- REQUIRED WORK
Pull out every line from the listing that has the word "Avqust".

————

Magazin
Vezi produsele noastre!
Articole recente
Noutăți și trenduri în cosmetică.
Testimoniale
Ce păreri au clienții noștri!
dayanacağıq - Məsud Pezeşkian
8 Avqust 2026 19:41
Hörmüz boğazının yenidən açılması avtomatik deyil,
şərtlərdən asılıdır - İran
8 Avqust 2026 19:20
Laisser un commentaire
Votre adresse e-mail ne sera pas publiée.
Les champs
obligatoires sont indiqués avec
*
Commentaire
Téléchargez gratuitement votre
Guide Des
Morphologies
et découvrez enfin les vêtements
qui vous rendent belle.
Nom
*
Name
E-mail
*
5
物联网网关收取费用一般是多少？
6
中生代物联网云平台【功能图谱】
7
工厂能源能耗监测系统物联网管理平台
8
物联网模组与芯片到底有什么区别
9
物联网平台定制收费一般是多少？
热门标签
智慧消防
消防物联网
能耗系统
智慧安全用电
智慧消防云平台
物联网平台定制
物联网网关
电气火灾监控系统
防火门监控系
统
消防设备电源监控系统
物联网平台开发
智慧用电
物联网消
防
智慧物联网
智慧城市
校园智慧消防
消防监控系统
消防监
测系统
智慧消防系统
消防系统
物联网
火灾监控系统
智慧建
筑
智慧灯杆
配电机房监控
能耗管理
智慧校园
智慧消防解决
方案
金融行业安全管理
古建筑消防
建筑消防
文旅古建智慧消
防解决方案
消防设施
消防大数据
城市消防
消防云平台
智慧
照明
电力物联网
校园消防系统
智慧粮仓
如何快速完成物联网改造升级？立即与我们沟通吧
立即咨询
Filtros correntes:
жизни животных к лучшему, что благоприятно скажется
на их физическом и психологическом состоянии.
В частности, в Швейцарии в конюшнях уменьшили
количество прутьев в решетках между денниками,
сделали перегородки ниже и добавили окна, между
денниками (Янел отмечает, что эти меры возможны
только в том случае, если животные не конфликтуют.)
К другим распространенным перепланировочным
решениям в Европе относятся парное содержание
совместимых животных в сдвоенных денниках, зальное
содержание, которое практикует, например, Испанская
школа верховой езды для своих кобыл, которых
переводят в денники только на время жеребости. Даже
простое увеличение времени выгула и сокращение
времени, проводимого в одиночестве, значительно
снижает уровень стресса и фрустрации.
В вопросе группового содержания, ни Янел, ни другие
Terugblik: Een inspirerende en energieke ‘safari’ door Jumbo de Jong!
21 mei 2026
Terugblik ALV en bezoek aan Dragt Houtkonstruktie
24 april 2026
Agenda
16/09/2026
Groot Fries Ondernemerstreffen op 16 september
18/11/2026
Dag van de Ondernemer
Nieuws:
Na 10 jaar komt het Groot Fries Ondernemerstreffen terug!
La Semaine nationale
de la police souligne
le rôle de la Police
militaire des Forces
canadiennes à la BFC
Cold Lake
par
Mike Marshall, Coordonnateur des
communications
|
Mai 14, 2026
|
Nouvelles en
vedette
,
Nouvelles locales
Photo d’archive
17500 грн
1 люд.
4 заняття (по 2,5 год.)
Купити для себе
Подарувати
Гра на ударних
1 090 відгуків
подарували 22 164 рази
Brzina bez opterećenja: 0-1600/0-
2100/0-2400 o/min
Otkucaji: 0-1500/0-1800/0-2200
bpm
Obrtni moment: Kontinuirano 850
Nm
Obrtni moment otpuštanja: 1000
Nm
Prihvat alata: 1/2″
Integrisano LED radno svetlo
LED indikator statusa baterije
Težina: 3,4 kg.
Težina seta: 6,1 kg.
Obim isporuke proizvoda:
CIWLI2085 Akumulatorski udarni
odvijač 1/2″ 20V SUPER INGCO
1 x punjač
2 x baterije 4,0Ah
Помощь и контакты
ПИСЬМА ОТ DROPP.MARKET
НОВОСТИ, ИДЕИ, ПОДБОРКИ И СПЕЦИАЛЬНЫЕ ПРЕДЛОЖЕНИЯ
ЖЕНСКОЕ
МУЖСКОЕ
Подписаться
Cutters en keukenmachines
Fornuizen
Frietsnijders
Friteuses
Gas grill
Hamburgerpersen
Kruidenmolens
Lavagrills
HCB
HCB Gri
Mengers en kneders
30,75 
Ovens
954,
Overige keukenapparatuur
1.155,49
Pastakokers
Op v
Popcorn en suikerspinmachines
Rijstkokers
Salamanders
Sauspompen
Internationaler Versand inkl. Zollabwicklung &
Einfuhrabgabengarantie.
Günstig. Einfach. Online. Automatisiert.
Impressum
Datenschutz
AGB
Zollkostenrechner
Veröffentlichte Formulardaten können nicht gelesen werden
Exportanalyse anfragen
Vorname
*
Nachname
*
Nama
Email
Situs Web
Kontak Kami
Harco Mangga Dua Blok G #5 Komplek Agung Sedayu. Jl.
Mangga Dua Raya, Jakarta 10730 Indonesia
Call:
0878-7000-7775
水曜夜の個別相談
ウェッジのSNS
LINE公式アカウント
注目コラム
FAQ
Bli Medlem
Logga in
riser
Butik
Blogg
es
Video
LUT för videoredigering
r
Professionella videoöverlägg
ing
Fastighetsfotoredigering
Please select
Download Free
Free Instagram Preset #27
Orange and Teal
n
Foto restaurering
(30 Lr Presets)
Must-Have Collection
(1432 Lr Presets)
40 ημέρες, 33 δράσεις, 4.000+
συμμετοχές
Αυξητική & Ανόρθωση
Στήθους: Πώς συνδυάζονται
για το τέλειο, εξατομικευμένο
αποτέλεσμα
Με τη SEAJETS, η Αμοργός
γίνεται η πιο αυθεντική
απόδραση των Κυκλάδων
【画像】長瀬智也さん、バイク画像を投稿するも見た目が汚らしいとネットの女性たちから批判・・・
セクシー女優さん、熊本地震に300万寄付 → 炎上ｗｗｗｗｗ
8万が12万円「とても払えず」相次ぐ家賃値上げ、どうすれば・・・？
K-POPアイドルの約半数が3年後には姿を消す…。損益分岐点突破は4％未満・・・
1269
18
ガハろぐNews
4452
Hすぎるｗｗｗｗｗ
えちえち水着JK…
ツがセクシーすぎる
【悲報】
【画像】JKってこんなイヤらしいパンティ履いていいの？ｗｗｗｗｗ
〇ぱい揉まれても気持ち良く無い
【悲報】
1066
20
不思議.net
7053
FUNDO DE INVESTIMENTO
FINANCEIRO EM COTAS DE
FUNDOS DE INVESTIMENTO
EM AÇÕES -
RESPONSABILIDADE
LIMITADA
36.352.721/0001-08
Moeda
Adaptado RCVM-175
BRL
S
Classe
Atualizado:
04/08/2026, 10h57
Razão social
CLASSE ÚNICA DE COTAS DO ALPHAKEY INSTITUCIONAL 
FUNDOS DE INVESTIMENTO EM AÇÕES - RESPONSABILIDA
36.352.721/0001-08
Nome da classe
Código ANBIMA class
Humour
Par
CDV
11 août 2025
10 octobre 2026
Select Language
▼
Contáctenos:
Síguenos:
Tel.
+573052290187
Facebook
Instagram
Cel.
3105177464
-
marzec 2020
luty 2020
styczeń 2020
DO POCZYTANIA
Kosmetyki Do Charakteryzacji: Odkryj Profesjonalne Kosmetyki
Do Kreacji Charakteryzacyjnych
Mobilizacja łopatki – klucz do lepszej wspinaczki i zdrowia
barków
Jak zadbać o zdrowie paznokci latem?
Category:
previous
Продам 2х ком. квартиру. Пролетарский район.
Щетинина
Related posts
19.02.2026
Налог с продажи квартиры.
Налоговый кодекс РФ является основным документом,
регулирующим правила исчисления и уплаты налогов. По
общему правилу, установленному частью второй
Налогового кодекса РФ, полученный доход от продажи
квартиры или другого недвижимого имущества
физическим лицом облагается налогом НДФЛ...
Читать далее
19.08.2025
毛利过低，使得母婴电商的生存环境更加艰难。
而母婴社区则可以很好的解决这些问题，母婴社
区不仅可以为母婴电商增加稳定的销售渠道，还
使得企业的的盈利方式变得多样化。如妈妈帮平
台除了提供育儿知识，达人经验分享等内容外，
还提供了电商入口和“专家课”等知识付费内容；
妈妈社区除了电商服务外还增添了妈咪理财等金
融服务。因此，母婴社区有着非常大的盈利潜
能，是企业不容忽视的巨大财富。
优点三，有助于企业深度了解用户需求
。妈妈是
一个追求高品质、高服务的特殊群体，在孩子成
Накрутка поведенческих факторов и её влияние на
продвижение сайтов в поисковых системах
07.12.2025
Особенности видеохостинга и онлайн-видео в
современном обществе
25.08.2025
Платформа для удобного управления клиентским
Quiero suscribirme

————

- ANSWER SPACE
8 Avqust 2026 19:41
8 Avqust 2026 19:20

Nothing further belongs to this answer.